When I interviewed Refn about Drive – another film where Gosling amps up the mystery in one of his best screen performances – the director practically gushed over Gosling. Working with him “was very easy” and speaking of Gosling and Carey Mulligan, he said, “I was already in love with them separately so I knew it would work as a story… the way that they were working together was just great, they’re great actors, they’re a dole of craftsmanship and respect for each other, being there for each other in scenes.” And with a hint of what might have been fictional jealously – Refn and Gosling even shared a red carpet kiss – he added, “they were a great couple.” When I asked Refn why he chose Gosling as the hero, he lifted an eyebrow over his spectacles and retorted, “Wouldn’t you want to be saved by Ryan Gosling?” Um, yeah, alright then.

Ryan Gosling on working with Ryan Gosling

We figure with How To Catch A Monster in the works, he’s a director now, so it’s totally OK to (figuratively) ask Ryan Gosling what it’s like to work with himself. “All my characters are me,” an IMDb quote reads. “I’m not a good enough actor to become a character.
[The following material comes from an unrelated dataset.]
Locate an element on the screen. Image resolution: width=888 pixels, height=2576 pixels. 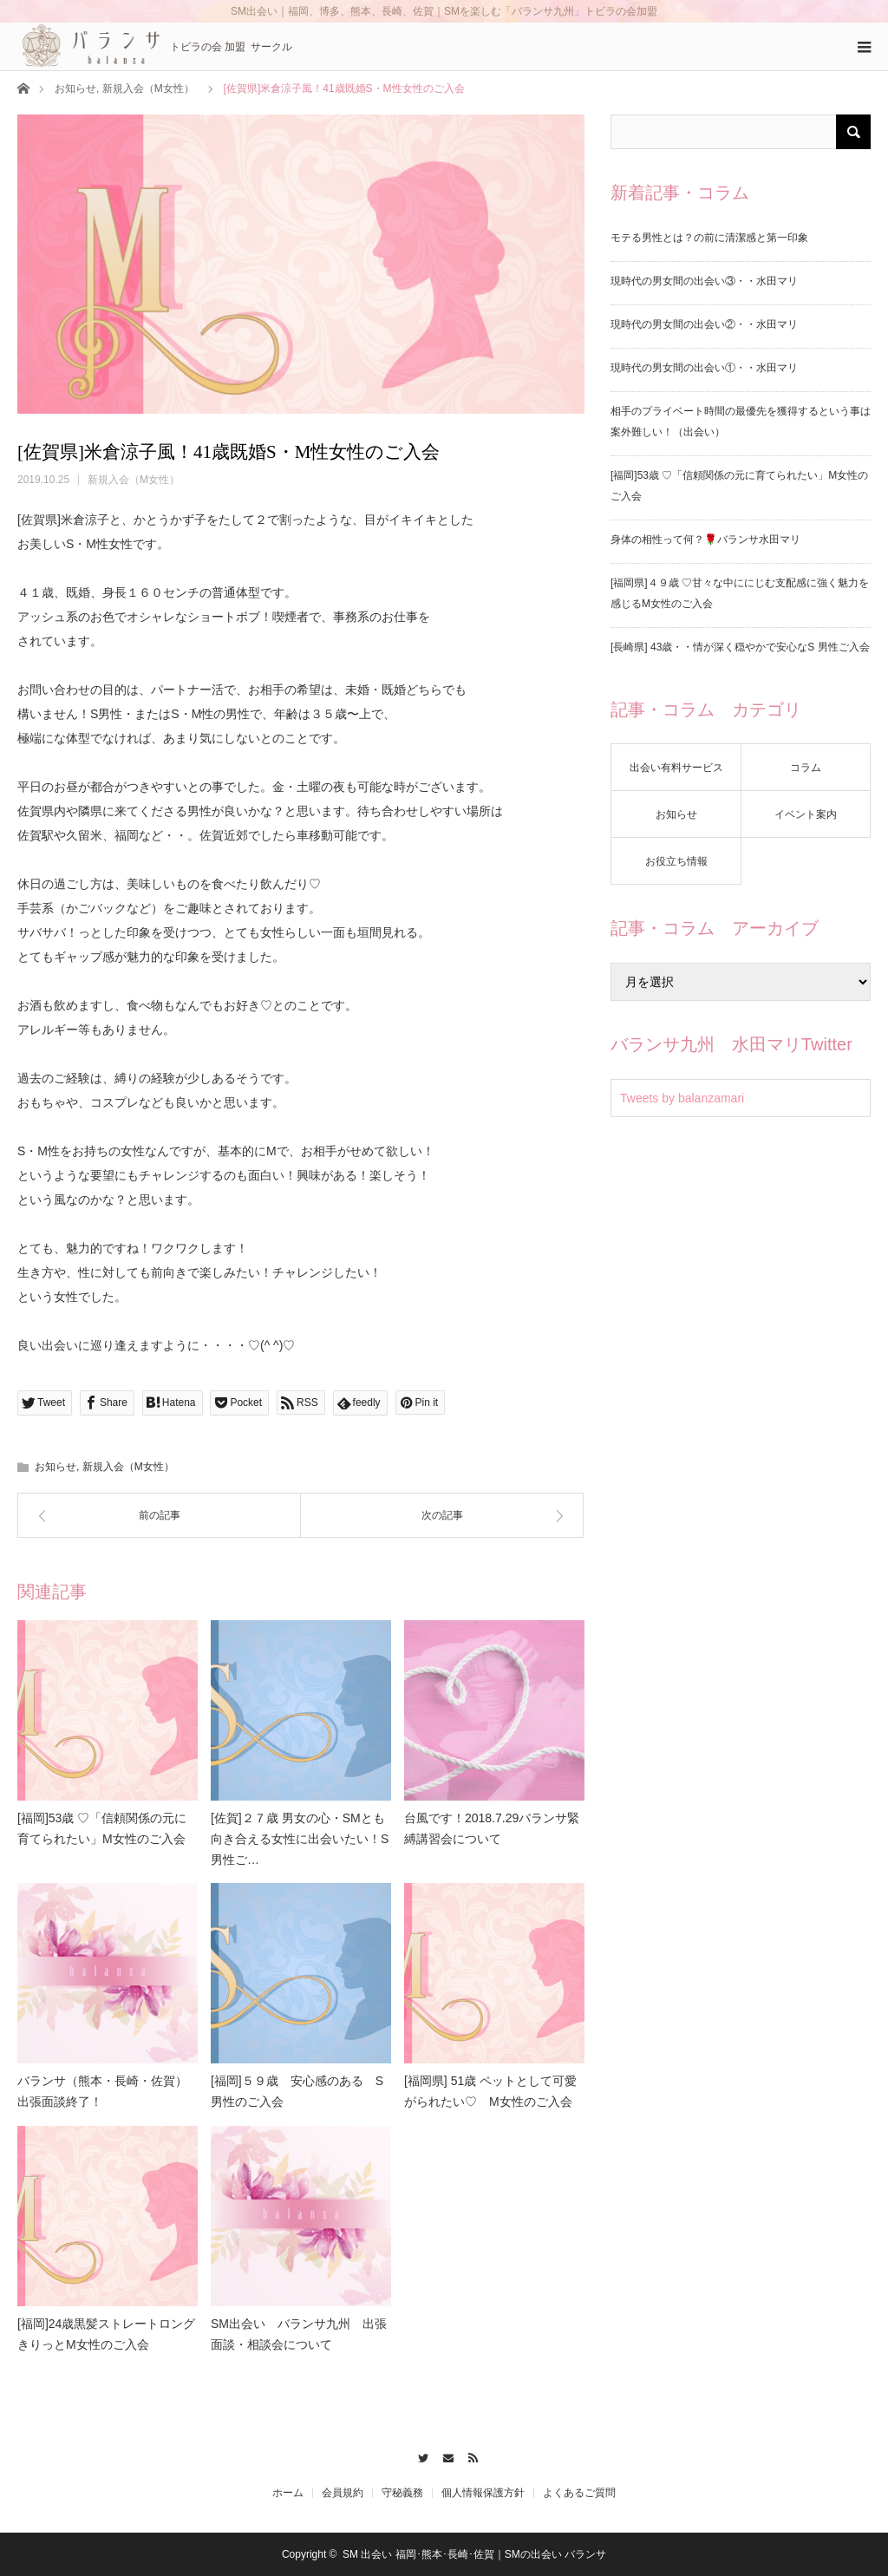 [福岡]５９歳 安心感のある S男性のご入会 is located at coordinates (297, 2091).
I hear about actors who become the role and I think ‘I wonder what that feels like’. Because for me, they’re all me. I relate to these characters because aspects of their personality are like me. And I just turn up the parts of myself that are them and turn down the parts that aren’t.” Insofar as we can really know any megastar actor – even the super-humble ones – maybe we know more than we think about the inimitable Mr. Gosling.